Elsevier

Social Science & Medicine

Volume 59, Issue 6, September 2004, Pages 1147-1158
Social Science & Medicine

Antenatal care: provision and inequality in rural north India

https://doi.org/10.1016/j.socscimed.2003.11.045Get rights and content

Abstract

The objectives of this paper are to examine factors associated with use of antenatal care in rural areas of north India, to investigate access to specific critical components of care and to study differences in the pattern of services received via health facilities versus home visits. We used the 1998–1999 Indian National Family Health Survey of ever-married women in the reproductive age group and analysed data from the states of Bihar, Madhya Pradesh, Rajasthan, and Uttar Pradesh (n=11,369). Overall, about three-fifths of rural women did not receive any antenatal check-up during their last pregnancy. Services actually received were predominantly provision of tetanus toxoid vaccination and supply of iron and folic acid tablets. Only about 13% of pregnant women had their blood pressure checked and a blood test done at least once. Women visited by health workers received fewer services compared to women who visited a health facility. Home visits were biased towards households with a better standard of living. There was significant under-utilisation of nurse/midwives in the provision of antenatal services and doctors were often the lead providers. The average number of antenatal visits reported in this study was 2.4 and most visits were in the second trimester. Higher social and economic status was associated with increased chances of receiving an antenatal check-up, and of receiving specific components including blood pressure measurement, a blood test and urine testing but not the obstetric physical examination, which was however linked to ever-use of family planning and the education of women and their husbands. Thus, pregnant women from poor and uneducated backgrounds with at least one child were the least likely to receive antenatal check-ups and services in the four large north Indian states. Basic antenatal care components are effective means to prevent a range of pregnancy complications and reduce maternal mortality. The findings indicate substantial limitations of the health services in overcoming socio-economic and cultural barriers to access.

Introduction

Reducing maternal mortality and morbidity has been a major focus for the developing world since the launch of the Safe Motherhood Initiative in 1987 (WHO, 1996). Over recent years there has been some debate as to the effectiveness of one aspect of maternity provision, that of antenatal care (Carroli, Rooney, & Villar, 2001; Bergsjø, 2001). The main purposes of antenatal care are to prevent certain complications, such as anaemia, and identify women with established pregnancy complications for treatment or transfer. Tetanus toxoid vaccination of the mother prevents neonatal tetanus as protective antibodies are passed across the placenta. It was hoped that women ‘at risk’ of pregnancy complications could be identified so as to avert problems, and scoring systems were developed for this purpose. However, the use of risk assessment has turned out to be unproductive as women may develop complications in pregnancy or childbirth at any time.

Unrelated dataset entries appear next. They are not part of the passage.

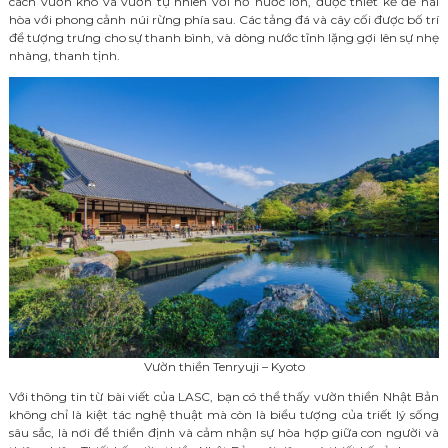
cách vườn khô và vườn tự nhiên với hồ nước lớn, được thiết kế để hài
hòa với phong cảnh núi rừng phía sau. Các tảng đá và cây cối được bố trí
để tượng trưng cho sự thanh bình, và dòng nước tĩnh lặng gợi lên sự nhẹ
nhàng, thanh tịnh.
Vườn thiền Tenryuji – Kyoto
Với thông tin từ bài viết của LASC, bạn có thể thấy vườn thiền Nhật Bản
không chỉ là kiệt tác nghệ thuật mà còn là biểu tượng của triết lý sống
sâu sắc, là nơi để thiền định và cảm nhận sự hòa hợp giữa con người và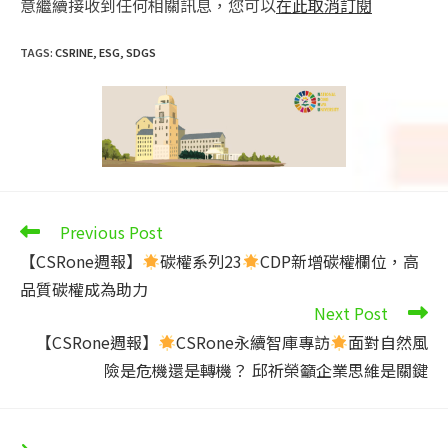
意繼續接收到任何相關訊息，您可以
在此取消訂閱
TAGS
:
CSRINE
,
ESG
,
SDGS
Read
Previous Post
more
【CSRone週報】
碳權系列23
CDP新增碳權欄位，高
articles
品質碳權成為助力
Next Post
【CSRone週報】
CSRone永續智庫專訪
面對自然風
險是危機還是轉機？ 邱祈榮籲企業思維是關鍵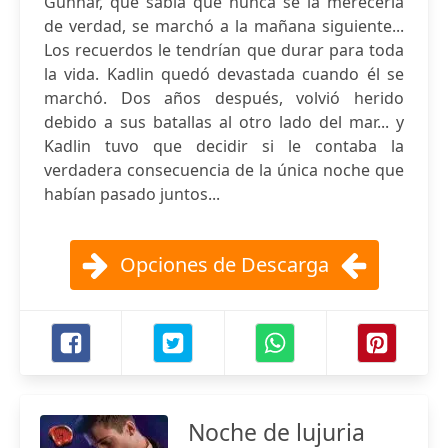
Gunnar, que sabía que nunca se la merecería
de verdad, se marchó a la mañana siguiente...
Los recuerdos le tendrían que durar para toda
la vida. Kadlin quedó devastada cuando él se
marchó. Dos años después, volvió herido
debido a sus batallas al otro lado del mar... y
Kadlin tuvo que decidir si le contaba la
verdadera consecuencia de la única noche que
habían pasado juntos...
Opciones de Descarga
Noche de lujuria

Despite the limitations of antenatal risk assessment the basic functions of detection of pre-eclampsia, anaemia and other incipient complications remain essential. In addition, other less tangible benefits may be realised which are not easily evaluated in isolation. Antenatal consultations provide opportunities for health education, health promotion and social support at both the individual and community level. Especially in the rural setting, accessing antenatal care is an important step in bringing women into contact with the health care system. This contact has facilitated women's access to medical care for future health needs, including postnatal care (Sugathan, Mishra, & Retherford, 2001). Within a context of limited resources there is a need to ensure value for money: overall, antenatal care is considered to represent a cost-effective component of maternity services as part of ‘safe motherhood’ interventions to reduce mortality and morbidity (Jowett, 2000).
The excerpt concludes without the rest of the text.